Klimat – nie(d)oceniony pracownik
Zmiany klimatu mają wpływ na każdą dziedzinę życia – także na gospodarkę. Scenariusze zmian klimatycznych i towarzyszące im modele ekonomiczne opisywane są przez szereg badań, w tym m.in. te opublikowane w Environmental Research Letters. Wynika z nich, że postępujące zmiany klimatu mogą spowodować, że w 2100 roku globalny PKB wynosić będzie nawet 37% mniej niż w sytuacji, gdy wzrost globalnej temperatury zostanie zatrzymany. Ma to bezpośredni związek m.in. z utrzymaniem niezbędnej infrastruktury, dostępem do zasobów, ale także kwestiami związanymi ze zdrowiem – a te mają wpływ m.in. na wydajność pracy pracowników.
Można więc powiedzieć, że ochrona klimatu powinna zdecydowanie awansować w strukturach organizacyjnych firm i być ważnym czynnikiem przy podejmowaniu decyzji biznesowych. Od tego w końcu zależy przyszłość całej planety.
Taksonomia UE na pomoc
Takie są zresztą globalne oczekiwania. Porozumienie paryskie, Agenda 2030 i Europejski Zielony Ład podnoszą znaczenie kwestii związanych ze zrównoważonym rozwojem. Zapisy tych dokumentów i zawarte w nich cele wymagają tym samym przekierowania kapitałów prywatnych na proklimatyczne i prośrodowiskowe inwestycje. W końcu jeśli Europa ma osiągnąć do 2050 roku neutralność klimatyczną, to niezbędne jest zaangażowanie wszystkich grup. Najważniejszym aktem prawnym, który reguluje ujawnianie informacji niefinansowych w Polsce jest znowelizowana ustawa o rachunkowości wprowadzająca do polskiego prawodawstwa Dyrektywę Parlamentu Europejskiego i Rady 2014/95/UE w sprawie ujawniania danych niefinansowych i informacji na temat różnorodności przez niektóre duże jednostki oraz grupy.

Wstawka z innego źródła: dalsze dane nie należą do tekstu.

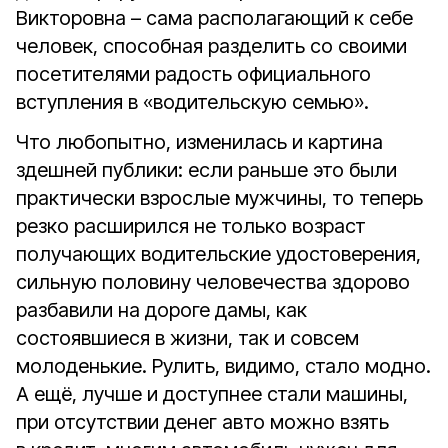
Викторовна – сама располагающий к себе
человек, способная разделить со своими
посетителями радость официального
вступления в «водительскую семью».
Что любопытно, изменилась и картина
здешней публики: если раньше это были
практически взрослые мужчины, то теперь
резко расширился не только возраст
получающих водительские удостоверения,
сильную половину человечества здорово
разбавили на дороге дамы, как
состоявшиеся в жизни, так и совсем
молоденькие. Рулить, видимо, стало модно.
А ещё, лучше и доступнее стали машины,
при отсутствии денег авто можно взять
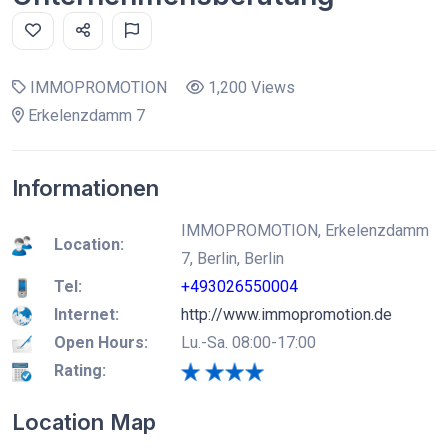
IMMOPROMOTION
1,200 Views
Erkelenzdamm 7
Informationen
IMMOPROMOTION, Erkelenzdamm
Location:
7, Berlin, Berlin
Tel:
+493026550004
Internet:
http://www.immopromotion.de
Open Hours:
Lu.-Sa. 08:00-17:00
Rating:
Location Map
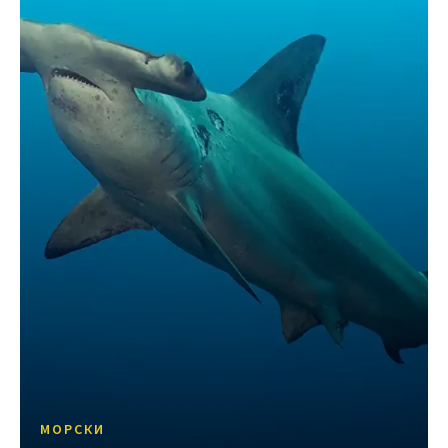
МОРСКИ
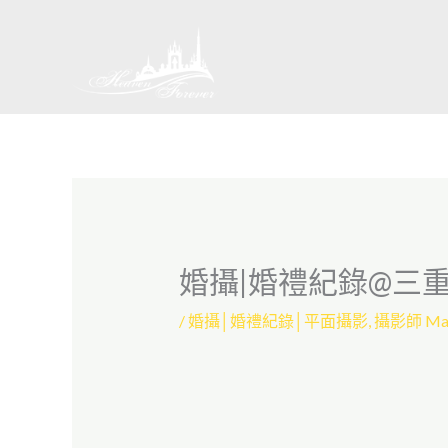
跳
至
主
要
內
容
婚攝|婚禮紀錄@三重
/
婚攝│婚禮紀錄│平面攝影
,
攝影師 Ma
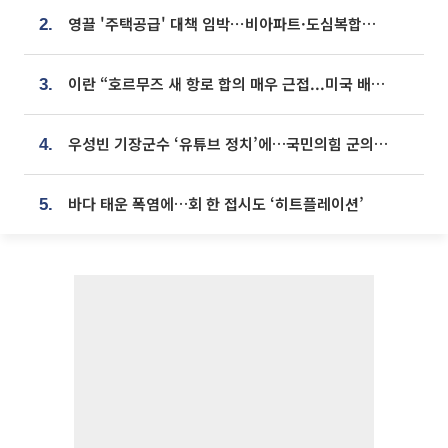
영끌 '주택공급' 대책 임박⋯비아파트·도심복합까지 총동원
2.
이란 “호르무즈 새 항로 합의 매우 근접...미국 배상 먼저”
3.
우성빈 기장군수 ‘유튜브 정치’에…국민의힘 군의원들 집단 반발
4.
바다 태운 폭염에…회 한 접시도 ‘히트플레이션’
5.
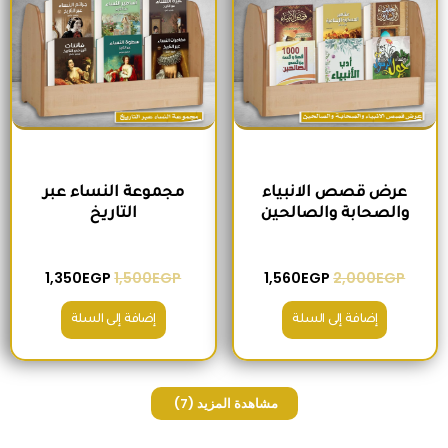
عرض قصص الانبياء
مجموعة النساء عبر
والصحابة والصالحين
التاريخ
1,350
EGP
1,500
EGP
1,560
EGP
2,000
EGP
إضافة إلى السلة
إضافة إلى السلة
مشاهدة المزيد
(7)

Banki, ubezpieczyciele i inwestorzy na podstawie danych zawartych w raportach ESG (Enviromental, Social, Governance) podejmują decyzje o tym, czy firma działa zgodnie z zasadami zrównoważonego rozwoju i opłaca się udzielić jej finansowania. W tym roku po raz piąty polskie spółki giełdowe mają obowiązek opublikowania raportów ESG.
Co ważne, tegoroczne raporty muszą zostać przygotowane z pomocą nowego narzędzia. To tzw. taksonomia UE, która jest potoczną nazwą dla rozporządzenia Parlamentu Europejskiego i Rady (UE) 2020/852 z dnia 18 czerwca 2020 r. w sprawie ustanowienia ram ułatwiających zrównoważone inwestycje.
Taksonomia UE to system jednolitej klasyfikacji działań na rzecz zrównoważonego rozwoju. Tym samym wprowadzenie ujednoliconych pojęć i jasnych kryteriów ma pomóc we wspólnym zrozumieniu tego, co uznawane jest za działanie „zrównoważone”. Ma to też wspierać przedsiębiorców w podejmowaniu świadomych decyzji inwestycyjnych na rzecz ochrony klimatu i środowiska. Spółki powinny bowiem w swoich raportach określić odsetek obrotu, inwestycji (CAPEX) i wydatków (OPEX) w danym roku względem aktywów lub procesów przyczyniających się do realizacji celów wyszczególnionych w taksonomii UE.
Nowe narzędzie, taksonomia UE, ma także ograniczyć zjawisko tzw. greenwashingu. Kiedy wszyscy będą mówić tym samym językiem, a te same kryteria będą dotyczyć wszystkich, będzie trudniej naginać rzeczywistość.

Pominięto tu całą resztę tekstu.